Madrid given 48 hours to implement partial lockdown

The Madrid leader is reluctant to enforce a city-wide lockdown, saying it would further flog a regional economy that was already severely bruised by the last lockdown - the capital’s local economy slumped by 24.2% in the second quarter of 2020, according to local government statistics. [EPA-EFE/JAVIER LOPEZ]

Officials in the Spanish capital have 48 hours to introduce tighter measures on social life and implement a partial lockdown preventing residents from leaving the city limits without justification, according to new criteria approved by the Spanish government on Thursday (1 October). EURACTIV’s partner EUROEFE reports.

Madrid’s regional president and member of the conservative Popular Party, Isabel Díaz Ayuso, said local authorities will obey the new measures but would appeal them in court.

The Spanish capital and its outlying region have once again become the focal point of the pandemic in Spain with a two-week coronavirus incidence rate of 784 cases per 100,000 inhabitants, more than double the national average.

“This (regional) government is not in revolt, it will comply strictly with all of the orders,” Ayuso told members of the Madrid assembly on Thursday morning.

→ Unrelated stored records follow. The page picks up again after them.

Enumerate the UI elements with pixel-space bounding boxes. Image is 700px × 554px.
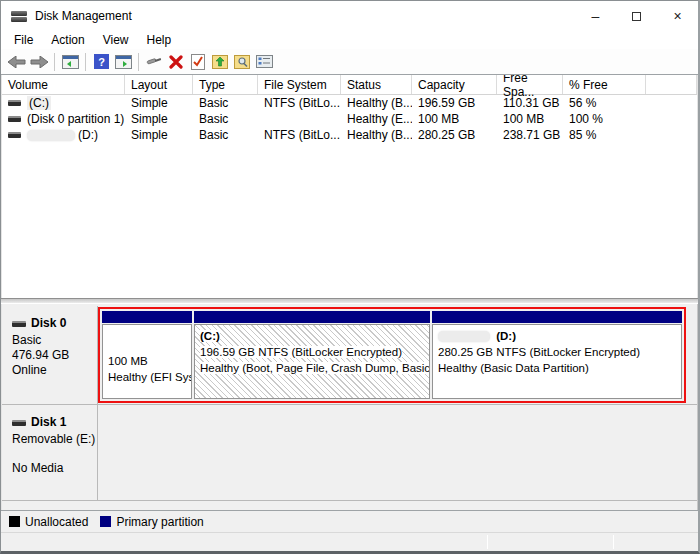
capacity-cell: 100 MB	[412, 111, 497, 127]
type-cell: Basic	[193, 111, 258, 127]
disk-status: Online	[12, 363, 97, 378]
toolbar-separator	[85, 53, 86, 71]
partition-size: 280.25 GB NTFS (BitLocker Encrypted)	[438, 346, 640, 358]
toolbar-separator	[54, 53, 55, 71]
menu-file[interactable]: File	[5, 31, 42, 49]
disk0-row: Disk 0 Basic 476.94 GB Online 100 MB Hea…	[2, 306, 697, 405]
column-header-type[interactable]: Type	[193, 75, 258, 94]
svg-text:?: ?	[98, 56, 105, 68]
disk-size: 476.94 GB	[12, 348, 97, 363]
file-system-cell: NTFS (BitLo...	[258, 95, 341, 111]
disk-icon	[12, 420, 26, 426]
screwdriver-icon[interactable]	[143, 51, 165, 73]
layout-cell: Simple	[125, 127, 193, 143]
column-header-pct-free[interactable]: % Free	[563, 75, 646, 94]
volume-icon	[8, 132, 21, 138]
volume-row-c[interactable]: (C:) Simple Basic NTFS (BitLo... Healthy…	[2, 95, 697, 111]
legend-unallocated: Unallocated	[9, 515, 88, 529]
redaction-blur	[438, 331, 490, 342]
type-cell: Basic	[193, 95, 258, 111]
window-title: Disk Management	[35, 9, 132, 23]
partition-c[interactable]: (C:) 196.59 GB NTFS (BitLocker Encrypted…	[194, 311, 430, 399]
delete-x-icon[interactable]	[165, 51, 187, 73]
help-icon[interactable]: ?	[90, 51, 112, 73]
show-action-pane-icon[interactable]	[112, 51, 134, 73]
status-cell: Healthy (E...	[341, 111, 412, 127]
status-bar	[1, 532, 698, 551]
legend-primary-partition: Primary partition	[100, 515, 203, 529]
capacity-cell: 280.25 GB	[412, 127, 497, 143]
layout-cell: Simple	[125, 111, 193, 127]
file-system-cell	[258, 111, 341, 127]
column-header-capacity[interactable]: Capacity	[412, 75, 497, 94]
partition-name: (C:)	[200, 330, 220, 342]
legend-bar: Unallocated Primary partition	[1, 510, 698, 532]
legend-label: Unallocated	[25, 515, 88, 529]
column-header-file-system[interactable]: File System	[258, 75, 341, 94]
maximize-icon	[632, 12, 641, 21]
folder-open-icon[interactable]	[209, 51, 231, 73]
menu-view[interactable]: View	[94, 31, 138, 49]
volume-icon	[8, 116, 21, 122]
properties-icon[interactable]	[253, 51, 275, 73]
partition-status: Healthy (EFI Sys	[108, 371, 192, 383]
status-separator	[487, 535, 488, 549]
free-space-cell: 110.31 GB	[497, 95, 563, 111]
partition-size: 100 MB	[108, 355, 148, 367]
volume-row-d[interactable]: (D:) Simple Basic NTFS (BitLo... Healthy…	[2, 127, 697, 143]
volume-icon	[8, 100, 21, 106]
disk1-header[interactable]: Disk 1 Removable (E:) No Media	[2, 405, 98, 500]
minimize-button[interactable]: –	[575, 1, 616, 31]
free-space-cell: 238.71 GB	[497, 127, 563, 143]
disk0-graphics: 100 MB Healthy (EFI Sys (C:) 196.59 GB N…	[98, 306, 697, 404]
task-check-icon[interactable]	[187, 51, 209, 73]
red-annotation-rectangle: 100 MB Healthy (EFI Sys (C:) 196.59 GB N…	[98, 307, 686, 403]
status-cell: Healthy (B...	[341, 95, 412, 111]
menu-action[interactable]: Action	[42, 31, 93, 49]
column-header-volume[interactable]: Volume	[2, 75, 125, 94]
disk-management-window: Disk Management – × File Action View Hel…	[0, 0, 700, 554]
folder-explore-icon[interactable]	[231, 51, 253, 73]
free-space-cell: 100 MB	[497, 111, 563, 127]
primary-partition-swatch-icon	[100, 516, 111, 527]
partition-efi[interactable]: 100 MB Healthy (EFI Sys	[102, 311, 192, 399]
legend-label: Primary partition	[116, 515, 203, 529]
volume-label: (C:)	[27, 96, 51, 110]
forward-arrow-icon[interactable]	[28, 51, 50, 73]
toolbar: ?	[1, 49, 698, 75]
file-system-cell: NTFS (BitLo...	[258, 127, 341, 143]
type-cell: Basic	[193, 127, 258, 143]
layout-cell: Simple	[125, 95, 193, 111]
partition-color-band	[102, 311, 192, 323]
partition-color-band	[194, 311, 430, 323]
column-header-blank	[646, 75, 697, 94]
partition-size: 196.59 GB NTFS (BitLocker Encrypted)	[200, 346, 402, 358]
back-arrow-icon[interactable]	[6, 51, 28, 73]
maximize-button[interactable]	[616, 1, 657, 31]
pct-free-cell: 100 %	[563, 111, 646, 127]
column-header-free-space[interactable]: Free Spa...	[497, 75, 563, 94]
disk0-header[interactable]: Disk 0 Basic 476.94 GB Online	[2, 306, 98, 404]
partition-d[interactable]: (D:) 280.25 GB NTFS (BitLocker Encrypted…	[432, 311, 682, 399]
disk-type: Basic	[12, 333, 97, 348]
show-console-tree-icon[interactable]	[59, 51, 81, 73]
pct-free-cell: 56 %	[563, 95, 646, 111]
disk-drive-icon	[11, 10, 27, 23]
toolbar-separator	[138, 53, 139, 71]
disk-label: Disk 1	[31, 415, 66, 430]
column-header-status[interactable]: Status	[341, 75, 412, 94]
close-button[interactable]: ×	[657, 1, 698, 31]
status-separator	[613, 535, 614, 549]
disk-status: No Media	[12, 461, 97, 476]
title-bar: Disk Management – ×	[1, 1, 698, 31]
menu-bar: File Action View Help	[1, 31, 698, 49]
graphical-view-pane: Disk 0 Basic 476.94 GB Online 100 MB Hea…	[1, 304, 698, 510]
volume-list-pane: Volume Layout Type File System Status Ca…	[1, 75, 698, 298]
menu-help[interactable]: Help	[138, 31, 181, 49]
disk-label: Disk 0	[31, 316, 66, 331]
volume-row-partition1[interactable]: (Disk 0 partition 1) Simple Basic Health…	[2, 111, 697, 127]
disk1-graphics	[98, 405, 697, 500]
status-cell: Healthy (B...	[341, 127, 412, 143]
minimize-icon: –	[592, 8, 600, 24]
column-header-layout[interactable]: Layout	[125, 75, 193, 94]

The legal challenge, she insisted, would “defend the interest of the people of Madrid.” According to her, “(the government’s) plan won’t work because it destroys Madrid for no reason.”

Deeply ingrained political rivalry

The Spanish response to the coronavirus pandemic has been hindered by deeply ingrained political rivalry, which thrives in the country’s decentralised system.

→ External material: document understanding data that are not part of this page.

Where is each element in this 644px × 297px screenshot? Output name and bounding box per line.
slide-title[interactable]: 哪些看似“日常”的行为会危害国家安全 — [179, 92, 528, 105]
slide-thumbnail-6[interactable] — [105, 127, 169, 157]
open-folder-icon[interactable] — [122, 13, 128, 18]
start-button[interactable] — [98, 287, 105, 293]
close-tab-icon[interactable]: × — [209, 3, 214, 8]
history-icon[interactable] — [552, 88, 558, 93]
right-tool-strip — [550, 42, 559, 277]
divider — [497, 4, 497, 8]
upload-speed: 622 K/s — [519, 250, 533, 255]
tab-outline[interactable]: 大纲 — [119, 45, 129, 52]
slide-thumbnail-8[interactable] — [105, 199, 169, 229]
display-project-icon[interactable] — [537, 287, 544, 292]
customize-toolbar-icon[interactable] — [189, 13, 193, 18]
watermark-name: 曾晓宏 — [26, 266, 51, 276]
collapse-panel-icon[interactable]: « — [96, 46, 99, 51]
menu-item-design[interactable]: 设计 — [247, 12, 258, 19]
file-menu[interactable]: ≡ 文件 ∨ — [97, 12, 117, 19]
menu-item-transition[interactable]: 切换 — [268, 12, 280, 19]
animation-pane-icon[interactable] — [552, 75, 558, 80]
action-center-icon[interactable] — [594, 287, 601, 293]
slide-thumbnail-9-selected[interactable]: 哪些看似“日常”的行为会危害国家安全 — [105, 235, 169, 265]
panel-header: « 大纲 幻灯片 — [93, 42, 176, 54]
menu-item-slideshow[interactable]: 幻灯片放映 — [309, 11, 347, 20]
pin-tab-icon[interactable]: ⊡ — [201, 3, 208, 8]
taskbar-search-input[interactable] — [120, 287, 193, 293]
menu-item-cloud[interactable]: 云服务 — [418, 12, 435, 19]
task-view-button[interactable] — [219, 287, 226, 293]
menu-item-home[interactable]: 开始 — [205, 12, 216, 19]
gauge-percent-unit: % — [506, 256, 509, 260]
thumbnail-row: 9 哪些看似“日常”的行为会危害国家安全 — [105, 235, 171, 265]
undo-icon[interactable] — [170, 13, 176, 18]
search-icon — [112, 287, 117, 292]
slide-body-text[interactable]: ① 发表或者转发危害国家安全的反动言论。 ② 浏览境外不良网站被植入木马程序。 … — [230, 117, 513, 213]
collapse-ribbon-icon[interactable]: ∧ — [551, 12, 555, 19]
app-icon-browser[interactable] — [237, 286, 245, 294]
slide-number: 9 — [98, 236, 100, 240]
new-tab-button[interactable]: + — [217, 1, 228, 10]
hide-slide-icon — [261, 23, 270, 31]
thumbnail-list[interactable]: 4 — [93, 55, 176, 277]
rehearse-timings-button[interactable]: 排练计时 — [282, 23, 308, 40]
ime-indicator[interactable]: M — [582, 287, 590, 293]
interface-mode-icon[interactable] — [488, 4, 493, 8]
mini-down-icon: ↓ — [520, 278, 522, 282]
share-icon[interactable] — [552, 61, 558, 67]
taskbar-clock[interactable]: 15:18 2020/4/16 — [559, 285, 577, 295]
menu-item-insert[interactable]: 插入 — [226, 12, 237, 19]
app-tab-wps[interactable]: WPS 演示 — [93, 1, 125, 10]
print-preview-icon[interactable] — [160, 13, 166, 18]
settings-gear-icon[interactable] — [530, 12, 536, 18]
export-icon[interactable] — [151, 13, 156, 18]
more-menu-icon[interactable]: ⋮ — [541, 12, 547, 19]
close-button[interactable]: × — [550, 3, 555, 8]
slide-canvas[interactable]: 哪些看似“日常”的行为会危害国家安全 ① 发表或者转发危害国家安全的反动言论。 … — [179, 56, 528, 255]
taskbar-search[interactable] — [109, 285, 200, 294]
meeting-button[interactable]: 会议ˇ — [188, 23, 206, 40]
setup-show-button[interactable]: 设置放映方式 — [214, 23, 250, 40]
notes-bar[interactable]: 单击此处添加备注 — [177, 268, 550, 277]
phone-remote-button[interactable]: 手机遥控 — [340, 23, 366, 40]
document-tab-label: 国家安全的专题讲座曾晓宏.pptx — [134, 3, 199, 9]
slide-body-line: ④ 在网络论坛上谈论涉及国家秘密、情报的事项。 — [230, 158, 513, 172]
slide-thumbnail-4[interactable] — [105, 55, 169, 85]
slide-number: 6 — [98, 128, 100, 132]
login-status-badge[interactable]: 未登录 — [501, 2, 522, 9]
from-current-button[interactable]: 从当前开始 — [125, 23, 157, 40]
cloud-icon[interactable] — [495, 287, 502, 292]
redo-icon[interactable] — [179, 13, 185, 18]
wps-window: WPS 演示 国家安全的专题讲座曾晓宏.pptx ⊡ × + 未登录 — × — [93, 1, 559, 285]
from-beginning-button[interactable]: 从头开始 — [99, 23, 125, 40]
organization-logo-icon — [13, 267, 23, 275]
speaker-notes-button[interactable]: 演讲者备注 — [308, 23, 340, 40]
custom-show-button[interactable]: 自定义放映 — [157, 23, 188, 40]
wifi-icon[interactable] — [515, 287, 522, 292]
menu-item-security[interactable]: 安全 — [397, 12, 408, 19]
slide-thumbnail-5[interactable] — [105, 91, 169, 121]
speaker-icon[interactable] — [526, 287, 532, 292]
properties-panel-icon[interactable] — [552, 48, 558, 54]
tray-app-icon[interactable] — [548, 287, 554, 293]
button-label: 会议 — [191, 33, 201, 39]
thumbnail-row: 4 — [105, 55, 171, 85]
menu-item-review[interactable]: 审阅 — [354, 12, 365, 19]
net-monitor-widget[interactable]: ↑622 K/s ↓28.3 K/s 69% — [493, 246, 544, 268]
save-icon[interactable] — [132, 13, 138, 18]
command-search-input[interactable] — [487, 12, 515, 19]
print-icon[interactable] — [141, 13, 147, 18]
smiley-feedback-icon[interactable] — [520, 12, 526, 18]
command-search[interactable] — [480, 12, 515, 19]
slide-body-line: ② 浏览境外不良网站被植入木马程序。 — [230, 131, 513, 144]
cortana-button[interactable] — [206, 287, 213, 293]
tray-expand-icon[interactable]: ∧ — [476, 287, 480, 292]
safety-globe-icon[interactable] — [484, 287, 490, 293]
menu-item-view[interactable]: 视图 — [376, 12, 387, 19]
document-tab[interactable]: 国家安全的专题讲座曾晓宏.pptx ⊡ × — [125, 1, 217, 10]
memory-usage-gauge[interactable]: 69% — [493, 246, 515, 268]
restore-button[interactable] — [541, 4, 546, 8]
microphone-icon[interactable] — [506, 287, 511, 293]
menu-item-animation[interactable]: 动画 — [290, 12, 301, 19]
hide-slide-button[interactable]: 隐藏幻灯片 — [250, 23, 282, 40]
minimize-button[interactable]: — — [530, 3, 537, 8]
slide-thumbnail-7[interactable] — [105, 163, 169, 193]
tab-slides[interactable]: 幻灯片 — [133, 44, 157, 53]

Ayuso, whose regional executive is staffed by the PP and centre-right party Ciudadanos and is propped up by far-right party Vox, has been at loggerheads with Socialist Prime Minister Pedro Sánchez’s left-wing coalition government, which had delegated powers to respond to the pandemic to regional authorities at the end of the sate of alarm.

The Madrid leader is reluctant to enforce a city-wide lockdown, saying it would further flog a regional economy that was already severely bruised by the last lockdown – the capital’s local economy slumped by 24.2% in the second quarter of 2020, according to local government statistics.

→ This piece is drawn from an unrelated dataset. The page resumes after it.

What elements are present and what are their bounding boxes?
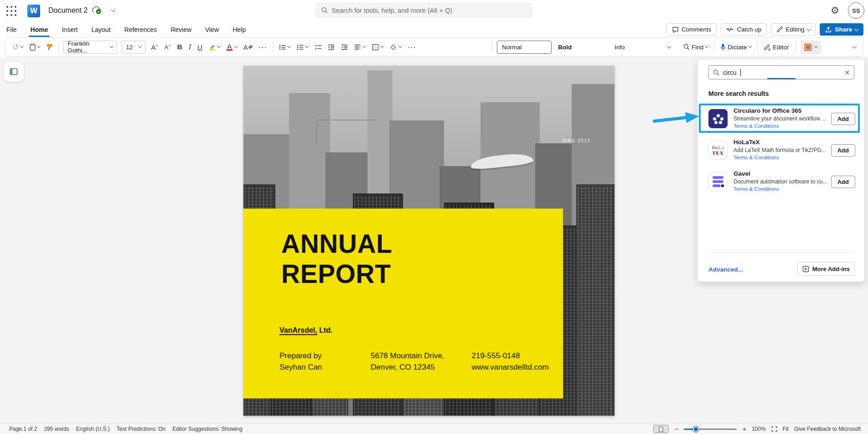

Over the weekend, the Spanish government warned it could not rule out overriding the Madrid government to implement stricter controls in the city.

Madrid agrees to measures if applied in all cities

The new COVID-19 measures, published in the official journal on Thursday, were the fruit of negotiations between the central government and the Madrid government, which agreed to the terms as long as they apply to all cities in Spain.

Spanish Health Minister Salvador Illa asked regional representatives to vote on the matter in the inter-territorial health committee on Wednesday. While 13 of the country’s autonomous regions voted in favour of adopting the rules, Madrid, together with other regions in the hands of opposition party PP, as well as separatist-led Catalonia voted against it.

Illa held a press conference following the vote. “When you go to the doctor, you hope you’re going to be told the truth,” he said, setting out the new guidelines. “The situation in Madrid is complex and worrying,” he added.

Mounting frustration

While politicians bicker over strategies, some residents of the capital are becoming frustrated.

Joaquín López Aparicio (37), who works in the banking sector, believes that measures introduced by regional governments should be respected given the transfer of power at the end of the state of alarm, but says political differences should be put aside in the interest of the population.

“They need to be able to find an agreement between each other so that this does not transcend the needs of the public. What we expect from politicians is to be able to make a deal to address problems affecting the population in the best possible way,” he said.

The new health indicators apply to any municipality with a population of more than 100,000 people and are set to affect Madrid metropolitan area, nine of the capital’s satellite cities, including Getafe and Leganés, and Pamplona in the northern region of Navarre.

Expanding the lockdown

Under the new guidelines, local authorities must implement a partial lockdown if they have a coronavirus incidence rate above 500 per 100,000 inhabitants in the last 14 days, a PCR test positivity rate above 10% and more than 35% of ICU beds are taken by COVID-19 patients.

Bars and restaurants in affected areas will have to reduce their capacity and close by 11pm while shopping centers will have to cut capacity to 50% and close by 10pm. The government reversed its earlier proposal to close children’s playgrounds.

The regional Madrid government has already placed 45 health districts in a partial lockdown, a measure that has overwhelmingly affected lower-income neighborhoods in the south. The move prompted protests amid accusations of classism.

Estefania Sal, who works in a private hospital in the city centre but must commute through the south of Madrid, is in favour of expanding the lockdown to the rest of the city.

“We need a stricter confinement, which is more unified and the same for everyone. It doesn’t make sense to just confine the areas with a high incidence rate if people from those areas move around the region freely to work,” she said.

Spain has reported almost 770,000 coronavirus cases since the pandemic began, some 230,500 of which were documented in Madrid.

It remains one of Europe’s hardest-hit nations with a death toll of 31,791 although fatalities rates have dropped compared to the first wave of COVID-19.